▶ [WHAT YOU HAVE TO DO] Answer with a single number, the count of lines in the material below that contain the word "address".

[Start of section]

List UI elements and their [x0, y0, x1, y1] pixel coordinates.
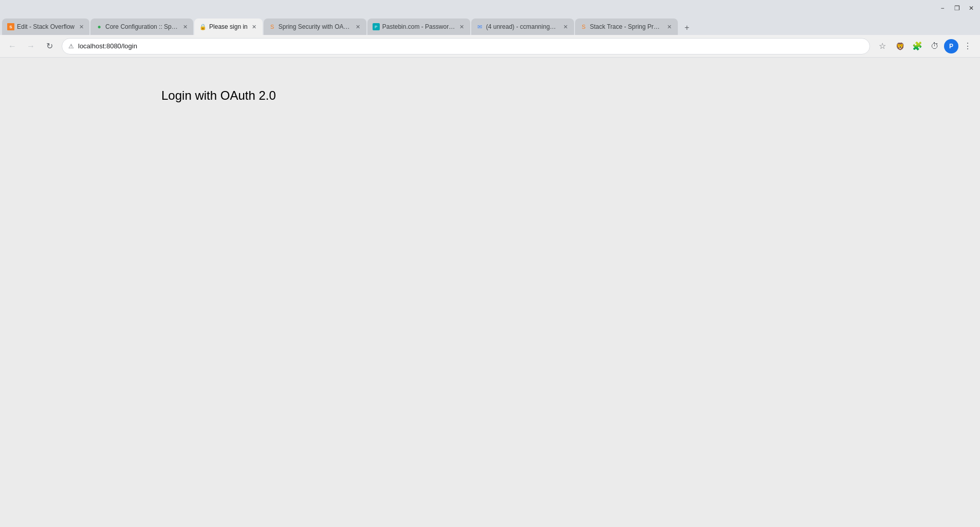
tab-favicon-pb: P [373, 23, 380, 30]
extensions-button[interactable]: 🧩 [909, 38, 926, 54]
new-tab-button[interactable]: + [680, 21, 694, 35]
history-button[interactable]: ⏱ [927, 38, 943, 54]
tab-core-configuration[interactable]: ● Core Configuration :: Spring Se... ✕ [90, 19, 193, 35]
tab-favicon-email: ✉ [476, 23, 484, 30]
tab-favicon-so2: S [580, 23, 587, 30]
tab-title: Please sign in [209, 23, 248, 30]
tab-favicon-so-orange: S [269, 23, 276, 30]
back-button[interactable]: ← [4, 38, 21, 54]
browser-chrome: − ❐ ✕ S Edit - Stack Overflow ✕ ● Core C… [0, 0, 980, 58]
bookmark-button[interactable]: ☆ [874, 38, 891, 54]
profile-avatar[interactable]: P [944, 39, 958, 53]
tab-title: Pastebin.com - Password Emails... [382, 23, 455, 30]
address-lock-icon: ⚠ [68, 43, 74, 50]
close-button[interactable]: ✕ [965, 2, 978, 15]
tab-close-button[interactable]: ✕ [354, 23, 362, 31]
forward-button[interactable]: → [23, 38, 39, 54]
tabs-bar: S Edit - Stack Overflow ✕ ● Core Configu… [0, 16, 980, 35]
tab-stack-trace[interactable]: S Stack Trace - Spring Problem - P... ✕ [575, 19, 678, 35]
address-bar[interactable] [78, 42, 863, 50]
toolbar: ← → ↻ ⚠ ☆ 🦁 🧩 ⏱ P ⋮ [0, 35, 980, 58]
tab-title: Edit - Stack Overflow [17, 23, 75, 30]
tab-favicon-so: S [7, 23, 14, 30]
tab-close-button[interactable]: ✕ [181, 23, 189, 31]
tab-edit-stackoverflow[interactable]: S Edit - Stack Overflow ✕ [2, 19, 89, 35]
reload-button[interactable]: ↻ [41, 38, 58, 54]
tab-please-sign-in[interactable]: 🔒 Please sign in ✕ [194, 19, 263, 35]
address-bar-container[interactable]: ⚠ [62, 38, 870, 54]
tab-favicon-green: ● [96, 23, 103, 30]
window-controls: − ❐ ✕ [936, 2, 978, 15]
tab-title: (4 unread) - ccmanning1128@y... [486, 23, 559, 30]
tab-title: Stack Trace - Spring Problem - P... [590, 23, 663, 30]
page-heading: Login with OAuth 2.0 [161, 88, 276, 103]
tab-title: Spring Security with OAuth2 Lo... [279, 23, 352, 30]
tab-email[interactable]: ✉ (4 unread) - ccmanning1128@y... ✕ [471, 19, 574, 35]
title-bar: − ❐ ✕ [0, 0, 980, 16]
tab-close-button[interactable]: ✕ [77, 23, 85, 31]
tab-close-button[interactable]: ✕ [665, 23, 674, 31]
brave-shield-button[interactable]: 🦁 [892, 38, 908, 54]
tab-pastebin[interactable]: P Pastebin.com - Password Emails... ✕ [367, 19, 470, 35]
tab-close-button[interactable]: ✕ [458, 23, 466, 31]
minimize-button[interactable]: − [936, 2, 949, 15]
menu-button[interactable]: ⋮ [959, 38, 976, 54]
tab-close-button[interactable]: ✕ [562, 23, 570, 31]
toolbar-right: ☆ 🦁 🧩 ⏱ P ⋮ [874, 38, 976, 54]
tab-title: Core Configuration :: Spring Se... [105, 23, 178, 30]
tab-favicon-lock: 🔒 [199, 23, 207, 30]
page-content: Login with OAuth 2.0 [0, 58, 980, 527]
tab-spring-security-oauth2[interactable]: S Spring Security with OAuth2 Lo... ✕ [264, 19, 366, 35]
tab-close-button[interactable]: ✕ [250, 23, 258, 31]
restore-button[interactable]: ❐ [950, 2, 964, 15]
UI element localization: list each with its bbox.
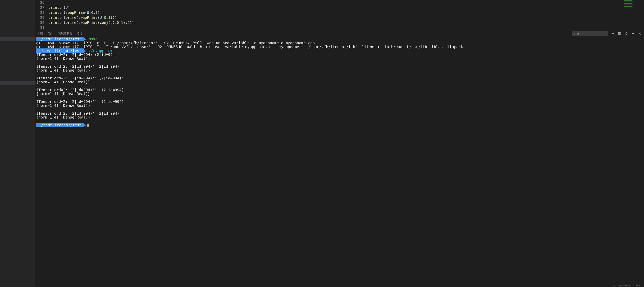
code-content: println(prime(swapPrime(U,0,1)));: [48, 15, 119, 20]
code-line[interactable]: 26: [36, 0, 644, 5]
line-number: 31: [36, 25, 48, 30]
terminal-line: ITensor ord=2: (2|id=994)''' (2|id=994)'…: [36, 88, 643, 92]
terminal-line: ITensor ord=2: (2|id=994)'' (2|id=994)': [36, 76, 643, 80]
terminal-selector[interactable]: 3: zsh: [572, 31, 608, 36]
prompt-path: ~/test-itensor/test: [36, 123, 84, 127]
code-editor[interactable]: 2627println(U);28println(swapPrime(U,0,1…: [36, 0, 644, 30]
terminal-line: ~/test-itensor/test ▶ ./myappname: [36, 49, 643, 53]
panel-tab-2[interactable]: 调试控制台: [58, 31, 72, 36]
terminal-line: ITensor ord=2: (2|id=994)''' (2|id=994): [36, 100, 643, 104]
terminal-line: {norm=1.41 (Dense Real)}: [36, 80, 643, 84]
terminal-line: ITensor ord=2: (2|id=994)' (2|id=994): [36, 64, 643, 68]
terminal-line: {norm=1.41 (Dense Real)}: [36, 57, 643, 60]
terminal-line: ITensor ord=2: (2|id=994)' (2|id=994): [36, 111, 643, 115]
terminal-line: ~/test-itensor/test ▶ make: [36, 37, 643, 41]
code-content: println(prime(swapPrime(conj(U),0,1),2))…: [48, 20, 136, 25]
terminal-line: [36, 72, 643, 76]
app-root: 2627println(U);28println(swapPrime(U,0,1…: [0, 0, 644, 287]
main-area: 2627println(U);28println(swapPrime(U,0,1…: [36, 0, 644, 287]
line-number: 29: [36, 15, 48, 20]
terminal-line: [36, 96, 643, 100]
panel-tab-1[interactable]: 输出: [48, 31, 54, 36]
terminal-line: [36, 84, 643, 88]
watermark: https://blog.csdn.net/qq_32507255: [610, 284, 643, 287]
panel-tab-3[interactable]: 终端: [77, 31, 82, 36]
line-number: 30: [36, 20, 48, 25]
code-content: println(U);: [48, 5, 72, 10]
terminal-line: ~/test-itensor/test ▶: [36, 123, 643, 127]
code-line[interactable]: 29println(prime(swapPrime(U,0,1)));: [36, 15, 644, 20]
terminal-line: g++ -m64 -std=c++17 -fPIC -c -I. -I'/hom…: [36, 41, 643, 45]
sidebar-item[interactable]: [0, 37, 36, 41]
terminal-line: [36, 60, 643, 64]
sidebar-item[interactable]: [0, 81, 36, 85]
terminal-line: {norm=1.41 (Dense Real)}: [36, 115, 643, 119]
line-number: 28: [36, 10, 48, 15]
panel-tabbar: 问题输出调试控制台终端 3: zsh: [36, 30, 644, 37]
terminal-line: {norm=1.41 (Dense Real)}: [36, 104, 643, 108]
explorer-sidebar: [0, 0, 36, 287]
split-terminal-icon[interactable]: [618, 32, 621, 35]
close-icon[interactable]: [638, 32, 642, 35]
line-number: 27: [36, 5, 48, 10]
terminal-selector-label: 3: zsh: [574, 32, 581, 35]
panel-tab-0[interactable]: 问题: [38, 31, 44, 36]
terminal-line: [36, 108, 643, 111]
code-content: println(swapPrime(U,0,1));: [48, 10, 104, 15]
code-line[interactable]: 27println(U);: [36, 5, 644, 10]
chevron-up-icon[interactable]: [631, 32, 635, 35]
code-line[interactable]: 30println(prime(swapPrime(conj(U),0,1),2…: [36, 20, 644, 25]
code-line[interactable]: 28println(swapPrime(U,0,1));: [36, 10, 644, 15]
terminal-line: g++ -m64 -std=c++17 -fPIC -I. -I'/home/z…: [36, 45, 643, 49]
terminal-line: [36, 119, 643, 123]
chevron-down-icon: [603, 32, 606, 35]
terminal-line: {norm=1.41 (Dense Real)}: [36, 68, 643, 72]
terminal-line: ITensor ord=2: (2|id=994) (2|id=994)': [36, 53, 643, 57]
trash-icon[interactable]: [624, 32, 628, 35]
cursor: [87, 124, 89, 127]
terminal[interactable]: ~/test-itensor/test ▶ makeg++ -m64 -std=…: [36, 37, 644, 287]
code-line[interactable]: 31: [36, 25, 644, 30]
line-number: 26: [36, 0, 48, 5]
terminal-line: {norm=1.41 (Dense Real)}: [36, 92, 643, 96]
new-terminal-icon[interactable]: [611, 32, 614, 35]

[End of section]
[Start of section]

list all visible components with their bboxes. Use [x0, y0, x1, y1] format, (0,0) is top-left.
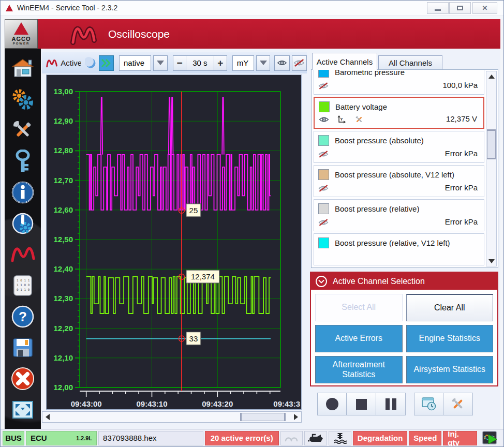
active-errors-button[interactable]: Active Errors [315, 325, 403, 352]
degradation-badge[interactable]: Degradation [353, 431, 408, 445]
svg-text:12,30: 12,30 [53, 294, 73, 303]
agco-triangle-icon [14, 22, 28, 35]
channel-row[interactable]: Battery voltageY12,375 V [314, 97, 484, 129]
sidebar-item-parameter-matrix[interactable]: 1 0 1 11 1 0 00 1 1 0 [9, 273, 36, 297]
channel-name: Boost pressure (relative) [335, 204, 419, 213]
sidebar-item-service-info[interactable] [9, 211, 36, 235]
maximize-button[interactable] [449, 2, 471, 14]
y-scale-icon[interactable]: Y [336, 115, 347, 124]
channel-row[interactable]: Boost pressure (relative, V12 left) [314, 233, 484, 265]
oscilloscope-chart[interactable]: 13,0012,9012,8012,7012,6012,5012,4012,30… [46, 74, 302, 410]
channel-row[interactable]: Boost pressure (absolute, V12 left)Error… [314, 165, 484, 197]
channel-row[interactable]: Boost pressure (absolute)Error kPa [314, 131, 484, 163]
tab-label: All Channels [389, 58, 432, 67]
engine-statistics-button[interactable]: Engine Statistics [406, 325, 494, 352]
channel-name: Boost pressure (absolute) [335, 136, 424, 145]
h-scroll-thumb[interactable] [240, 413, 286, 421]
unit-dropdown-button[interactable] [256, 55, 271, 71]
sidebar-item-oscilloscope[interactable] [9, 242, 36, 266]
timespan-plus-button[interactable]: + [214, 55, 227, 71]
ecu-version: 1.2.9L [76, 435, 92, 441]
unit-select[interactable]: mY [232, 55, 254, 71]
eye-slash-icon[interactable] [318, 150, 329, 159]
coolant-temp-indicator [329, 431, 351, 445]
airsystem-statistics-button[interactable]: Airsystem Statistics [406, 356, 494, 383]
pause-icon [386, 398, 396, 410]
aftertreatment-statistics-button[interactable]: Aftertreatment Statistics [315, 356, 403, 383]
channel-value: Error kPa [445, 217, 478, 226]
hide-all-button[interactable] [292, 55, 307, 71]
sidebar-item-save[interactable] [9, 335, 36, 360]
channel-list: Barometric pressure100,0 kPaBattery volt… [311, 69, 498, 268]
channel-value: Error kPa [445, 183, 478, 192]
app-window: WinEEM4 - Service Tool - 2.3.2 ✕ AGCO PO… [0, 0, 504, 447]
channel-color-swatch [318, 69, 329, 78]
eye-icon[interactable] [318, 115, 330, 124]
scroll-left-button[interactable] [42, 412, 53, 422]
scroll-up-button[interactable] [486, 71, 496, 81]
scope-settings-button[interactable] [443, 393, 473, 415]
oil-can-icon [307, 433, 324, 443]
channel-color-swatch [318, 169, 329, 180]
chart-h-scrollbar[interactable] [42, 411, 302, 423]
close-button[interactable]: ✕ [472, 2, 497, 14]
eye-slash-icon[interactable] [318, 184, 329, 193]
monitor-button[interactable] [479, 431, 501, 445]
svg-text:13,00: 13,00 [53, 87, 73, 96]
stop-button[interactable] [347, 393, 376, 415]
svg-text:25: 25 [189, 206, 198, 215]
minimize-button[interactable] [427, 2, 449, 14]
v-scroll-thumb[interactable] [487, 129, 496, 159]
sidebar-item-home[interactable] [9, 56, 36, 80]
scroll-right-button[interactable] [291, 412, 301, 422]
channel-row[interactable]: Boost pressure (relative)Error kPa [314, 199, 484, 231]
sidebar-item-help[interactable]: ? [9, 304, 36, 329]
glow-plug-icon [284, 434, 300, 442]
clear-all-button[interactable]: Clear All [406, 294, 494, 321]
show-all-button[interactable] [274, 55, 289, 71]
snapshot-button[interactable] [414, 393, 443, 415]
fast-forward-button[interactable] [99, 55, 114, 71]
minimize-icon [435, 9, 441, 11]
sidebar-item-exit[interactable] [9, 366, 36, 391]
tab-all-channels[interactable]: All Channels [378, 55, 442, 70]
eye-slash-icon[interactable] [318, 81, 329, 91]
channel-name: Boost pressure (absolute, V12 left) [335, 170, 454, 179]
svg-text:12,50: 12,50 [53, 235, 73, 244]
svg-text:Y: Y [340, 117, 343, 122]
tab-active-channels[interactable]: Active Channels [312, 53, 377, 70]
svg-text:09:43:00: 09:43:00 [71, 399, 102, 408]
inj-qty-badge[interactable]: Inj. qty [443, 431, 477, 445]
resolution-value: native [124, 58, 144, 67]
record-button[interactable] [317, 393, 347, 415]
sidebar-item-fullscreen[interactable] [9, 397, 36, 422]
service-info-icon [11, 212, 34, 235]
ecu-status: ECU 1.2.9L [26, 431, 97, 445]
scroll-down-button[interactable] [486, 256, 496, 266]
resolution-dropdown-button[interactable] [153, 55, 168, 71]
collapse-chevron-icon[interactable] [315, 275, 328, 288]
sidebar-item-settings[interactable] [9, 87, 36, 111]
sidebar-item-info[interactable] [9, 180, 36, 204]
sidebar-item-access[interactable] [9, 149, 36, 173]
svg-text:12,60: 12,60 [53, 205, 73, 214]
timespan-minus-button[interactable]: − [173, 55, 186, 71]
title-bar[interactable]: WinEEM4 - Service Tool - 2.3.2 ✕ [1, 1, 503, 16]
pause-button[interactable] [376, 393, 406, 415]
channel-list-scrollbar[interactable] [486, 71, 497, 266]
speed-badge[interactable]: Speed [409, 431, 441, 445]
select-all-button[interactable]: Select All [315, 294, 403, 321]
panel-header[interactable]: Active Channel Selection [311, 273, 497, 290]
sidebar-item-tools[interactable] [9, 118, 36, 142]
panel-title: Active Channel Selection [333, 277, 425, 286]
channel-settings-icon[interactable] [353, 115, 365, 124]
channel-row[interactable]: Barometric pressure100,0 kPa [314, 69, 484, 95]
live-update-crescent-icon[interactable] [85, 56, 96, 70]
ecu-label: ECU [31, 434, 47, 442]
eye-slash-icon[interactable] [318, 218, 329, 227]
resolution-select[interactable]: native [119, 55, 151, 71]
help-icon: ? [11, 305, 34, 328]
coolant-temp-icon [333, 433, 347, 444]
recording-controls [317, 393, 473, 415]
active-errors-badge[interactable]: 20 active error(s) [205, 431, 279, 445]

[End of section]

▶ [SOLUTION TO THIS EXERCISE] 3